Si vous les interrogez, ils ont en général peu de tendance à vous répondre et sont plus disposés au silence qu’à la conversation. Cependant, dans le premier degré de la maladie, ils parlent encore assez volontiers et alors, ils ne cessent pas de se plaindre de leur pénible état et de leurs souffrances physiques et morales. Ils sont les plus malheureux des hommes, disent-ils ; ils ont perdu toute leur activité physique et morale, et ils ont conscience de cette insuffisance de leurs forces physiques et intellectuelles.

Ils ne sont plus capables de rien, ajoutent-ils, et ils souffrent un véritable martyre. Ils n’ont plus ni sentiment ni affection pour leurs parents ni pour leurs enfants. Ils sont devenus insensibles à tout, et la mort même des personnes qui leur étaient chères les laisserait indifférents et froids.

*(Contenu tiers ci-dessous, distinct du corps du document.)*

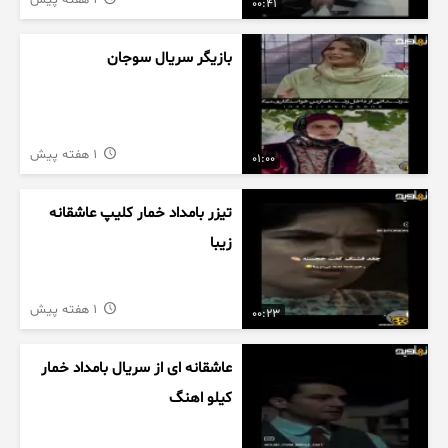
1 هفته پیش
00:41
بازیگر سریال سوجان
1 هفته پیش
01:00
تیزر بامداد خمار کلیپ عاشقانه
زیبا
1 هفته پیش
00:23
عاشقانه ای از سریال بامداد خمار
کیلو اهنگ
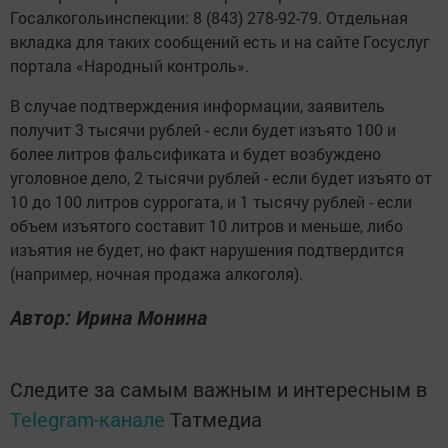
Госалкогольинспекции: 8 (843) 278-92-79. Отдельная
вкладка для таких сообщений есть и на сайте Госуслуг
портала «Народный контроль».
В случае подтверждения информации, заявитель
получит 3 тысячи рублей - если будет изъято 100 и
более литров фальсификата и будет возбуждено
уголовное дело, 2 тысячи рублей - если будет изъято от
10 до 100 литров суррогата, и 1 тысячу рублей - если
объем изъятого составит 10 литров и меньше, либо
изъятия не будет, но факт нарушения подтвердится
(например, ночная продажа алкоголя).
Автор: Ирина Монина
Следите за самым важным и интересным в
Telegram-канале
Татмедиа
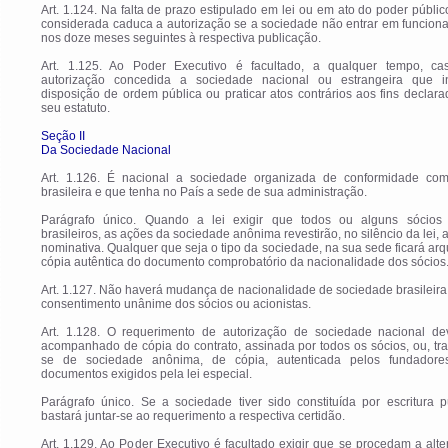
Art. 1.124. Na falta de prazo estipulado em lei ou em ato do poder públic
considerada caduca a autorização se a sociedade não entrar em funcion
nos doze meses seguintes à respectiva publicação.
Art. 1.125. Ao Poder Executivo é facultado, a qualquer tempo, ca
autorização concedida a sociedade nacional ou estrangeira que inf
disposição de ordem pública ou praticar atos contrários aos fins declar
seu estatuto.
Seção II
Da Sociedade Nacional
Art. 1.126. É nacional a sociedade organizada de conformidade com
brasileira e que tenha no País a sede de sua administração.
Parágrafo único. Quando a lei exigir que todos ou alguns sócios
brasileiros, as ações da sociedade anônima revestirão, no silêncio da lei, 
nominativa. Qualquer que seja o tipo da sociedade, na sua sede ficará ar
cópia autêntica do documento comprobatório da nacionalidade dos sócios
Art. 1.127. Não haverá mudança de nacionalidade de sociedade brasileir
consentimento unânime dos sócios ou acionistas.
Art. 1.128. O requerimento de autorização de sociedade nacional de
acompanhado de cópia do contrato, assinada por todos os sócios, ou, tr
se de sociedade anônima, de cópia, autenticada pelos fundadore
documentos exigidos pela lei especial.
Parágrafo único. Se a sociedade tiver sido constituída por escritura p
bastará juntar-se ao requerimento a respectiva certidão.
Art. 1.129. Ao Poder Executivo é facultado exigir que se procedam a alt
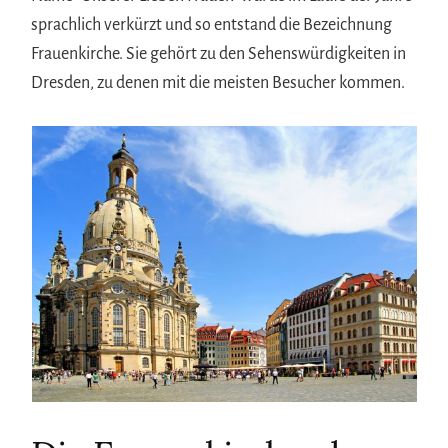
sprachlich verkürzt und so entstand die Bezeichnung
Frauenkirche. Sie gehört zu den Sehenswürdigkeiten in
Dresden, zu denen mit die meisten Besucher kommen.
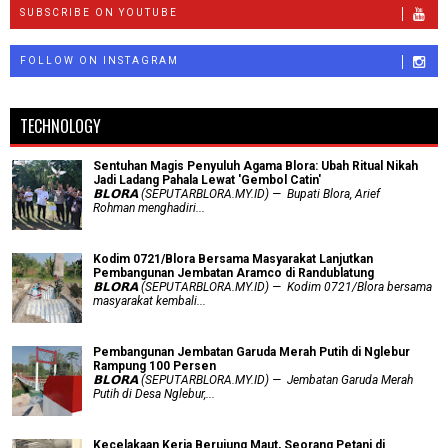
SUBSCRIBE ON YOUTUBE
FOLLOW ON INSTAGRAM
TECHNOLOGY
Sentuhan Magis Penyuluh Agama Blora: Ubah Ritual Nikah
Jadi Ladang Pahala Lewat 'Gembol Catin'
𝗕𝗟𝗢𝗥𝗔 (SEPUTARBLORA.MY.ID) — Bupati Blora, Arief
Rohman menghadiri...
Kodim 0721/Blora Bersama Masyarakat Lanjutkan
Pembangunan Jembatan Aramco di Randublatung
𝗕𝗟𝗢𝗥𝗔 (SEPUTARBLORA.MY.ID) — Kodim 0721/Blora bersama
masyarakat kembali...
Pembangunan Jembatan Garuda Merah Putih di Nglebur
Rampung 100 Persen
𝗕𝗟𝗢𝗥𝗔 (SEPUTARBLORA.MY.ID) — Jembatan Garuda Merah
Putih di Desa Nglebur,...
Kecelakaan Kerja Berujung Maut, Seorang Petani di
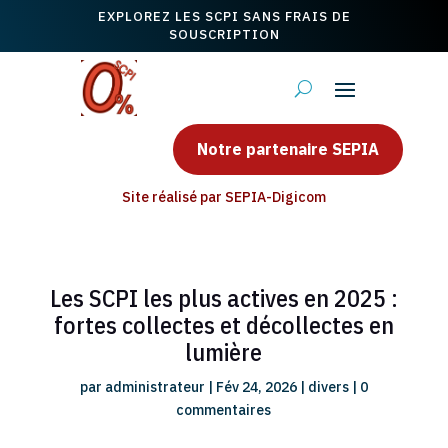
EXPLOREZ LES SCPI SANS FRAIS DE
SOUSCRIPTION
Notre partenaire SEPIA
Site réalisé par SEPIA-Digicom
Les SCPI les plus actives en 2025 :
fortes collectes et décollectes en
lumière
par
administrateur
|
Fév 24, 2026
|
divers
|
0
commentaires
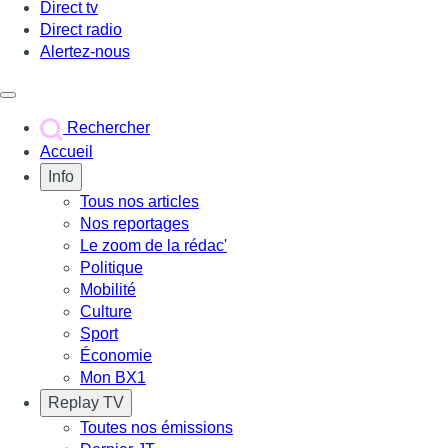
Direct tv
Direct radio
Alertez-nous
Déclencher le menu
Rechercher
Accueil
Info
Tous nos articles
Nos reportages
Le zoom de la rédac'
Politique
Mobilité
Culture
Sport
Économie
Mon BX1
Replay TV
Toutes nos émissions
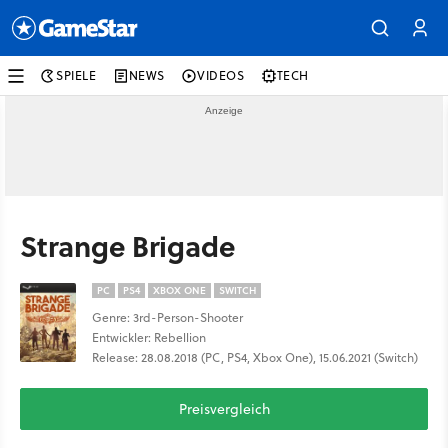
SPIELE
NEWS
VIDEOS
TECH
Strange Brigade
PC
PS4
XBOX ONE
SWITCH
Genre: 3rd-Person-Shooter
Entwickler: Rebellion
Release: 28.08.2018 (PC, PS4, Xbox One), 15.06.2021 (Switch)
Preisvergleich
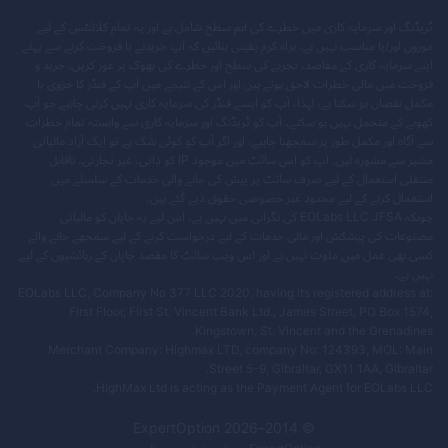
ٹریڈنگ اور سرمایہ کاری میں خطرے کی اہم سطح شامل ہے اور یہ تمام کلائنٹس کے لیے
موزوں اور/یا مناسب نہیں ہے۔ براہ کرم یقینی بنائیں کہ آپ خریدنے یا فروخت کرنے سے پہلے
اپنے سرمایہ کاری کے مقاصد، تجربے کی سطح اور خطرے کی بھوک پر غور کریں۔ خرید و
فروخت میں مالی خطرات لاحق ہوتے ہیں اور اس کے نتیجے میں آپ کے فنڈز کا جزوی یا
مکمل نقصان ہو سکتا ہے، لہذا، آپ کو ایسے فنڈز کی سرمایہ کاری نہیں کرنی چاہیے جو آپ
کھونے کے متحمل نہیں ہو سکتے۔ آپ کو ٹریڈنگ اور سرمایہ کاری سے وابستہ تمام خطرات
سے آگاہ اور مکمل طور پر سمجھنا چاہیے، اور اگر آپ کو کوئی شک ہے تو ایک آزاد مالیاتی
مشیر سے مشورہ لیں۔ آپ کو اس سائٹ میں موجود IP کو ذاتی، غیر تجارتی، ناقابل
منتقلی استعمال کے لیے صرف سائٹ پر پیش کی جانے والی خدمات کے سلسلے میں
استعمال کرنے کے لیے محدود غیر خصوصی حقوق دیے گئے ہیں۔
چونکہ EOLabs LLC JFSA کی نگرانی میں نہیں ہے، اس لیے یہ جاپان کو مالیاتی
مصنوعات کی پیشکش اور مالی خدمات کے لیے درخواست کرنے کے لیے سمجھے جانے والے
کسی بھی عمل میں ملوث نہیں ہے اور اس ویب سائٹ کا مقصد جاپان کے رہائشیوں کے لیے
نہیں ہے۔
EOLabs LLC, Company No 377 LLC 2020, having its registered address at:
First Floor, First St. Vincent Bank Ltd., James Street, PO Box 1574,
Kingstown, St. Vincent and the Grenadines.
Merchant Company: Highmax LTD, company No: 124393, MOL: Main
Street 5-9, Gibraltar, GX11 1AA, Gibraltar.
HighMax Ltd is acting as the Payment Agent for EOLabs LLC.
ExpertOption
2026
© 2014–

Ils ne peuvent plus pleurer et rien ne les émeut en dehors de leurs propres souffrances. Ils accusent un malaise indéfinissable, un sentiment général de fatigue et d’incapacité physique et morale ; le moindre mouvement leur coûte et leur est pénible. Ils ne peuvent plus vouloir. Ils manquent complètement de désir et d’impulsion. Ils resteraient des heures entières dans la même attitude et dans la même immobilité, sans pouvoir se décider à rien. Tout leur est à charge. Ils ne peuvent plus s’occuper et négligent tous leurs devoirs de famille, ainsi que ceux de leur profession. Leur intelligence est ralentie dans son mouvement et obscurcie dans la netteté de ses conceptions. Ils n’ont presque plus d’idées et ne peuvent plus penser. Toute réflexion et toute conversation leur demandent un grand effort et deviennent pour eux une fatigue qu’ils cherchent à éviter à tout prix.

Leur santé physique se ressent également de cet état d’affaissement et de dépression du moral. Ils maigrissent d’une façon notable. Les digestions sont pénibles et la nutrition se fait mal. La peau devient sèche et rugueuse. Toutes les sécrétions sont diminuées ou même taries, comme celles de la salive et des larmes. Toutes les fonctions sont ralenties, dans leur mouvement, la respiration et la circulation, par exemple.